TASK DETAILS: A single stretch of the material below is to be transcribed exactly, starting at the line with "de vitamine trebuie" and ending after the line with "nutritive si vitamine".

GIVEN RECORDS:
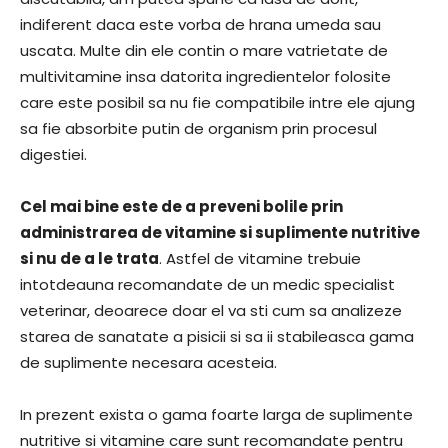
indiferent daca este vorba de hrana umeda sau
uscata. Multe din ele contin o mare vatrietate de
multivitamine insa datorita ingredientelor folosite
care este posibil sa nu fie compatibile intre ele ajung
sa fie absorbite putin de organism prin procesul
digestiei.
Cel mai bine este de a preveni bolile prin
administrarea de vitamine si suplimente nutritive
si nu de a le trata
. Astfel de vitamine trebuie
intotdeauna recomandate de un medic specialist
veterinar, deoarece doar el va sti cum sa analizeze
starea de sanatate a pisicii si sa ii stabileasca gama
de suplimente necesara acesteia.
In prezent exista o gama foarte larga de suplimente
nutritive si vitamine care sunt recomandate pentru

---

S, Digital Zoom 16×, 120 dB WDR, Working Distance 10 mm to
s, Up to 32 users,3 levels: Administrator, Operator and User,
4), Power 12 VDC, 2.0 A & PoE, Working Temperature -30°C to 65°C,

RESULT BELOW:
. Astfel de vitamine trebuie
intotdeauna recomandate de un medic specialist
veterinar, deoarece doar el va sti cum sa analizeze
starea de sanatate a pisicii si sa ii stabileasca gama
de suplimente necesara acesteia.
In prezent exista o gama foarte larga de suplimente
nutritive si vitamine care sunt recomandate pentru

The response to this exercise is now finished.